### DATASET EXCERPTS
§
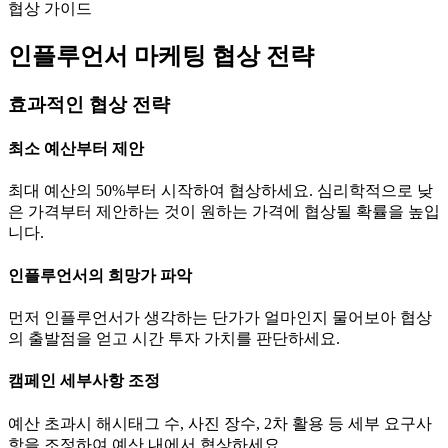
협상 가이드
인플루언서 마케팅 협상 전략
효과적인 협상 전략
최소 예산부터 제안
최대 예산의 50%부터 시작하여 협상하세요. 심리학적으로 낮
은 가격부터 제안하는 것이 원하는 가격에 협상될 확률을 높입
니다.
인플루언서의 희망가 파악
먼저 인플루언서가 생각하는
단가
가 얼마인지 물어보아 협상
의 출발점을 얻고 시간 투자 가치를 판단하세요.
캠페인 세부사항 조정
예산 초과시 해시태그 수, 사진 장수, 2차 활용 등 세부 요구사
항을 조정하여 예산 내에서 협상하세요.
§
### WORK REQUIRED
Restate it all word for word: every record, no pictures.

### OUTPUT
협상 가이드
인플루언서 마케팅 협상 전략
효과적인 협상 전략
최소 예산부터 제안
최대 예산의 50%부터 시작하여 협상하세요. 심리학적으로 낮
은 가격부터 제안하는 것이 원하는 가격에 협상될 확률을 높입
니다.
인플루언서의 희망가 파악
먼저 인플루언서가 생각하는
단가
가 얼마인지 물어보아 협상
의 출발점을 얻고 시간 투자 가치를 판단하세요.
캠페인 세부사항 조정
예산 초과시 해시태그 수, 사진 장수, 2차 활용 등 세부 요구사
항을 조정하여 예산 내에서 협상하세요.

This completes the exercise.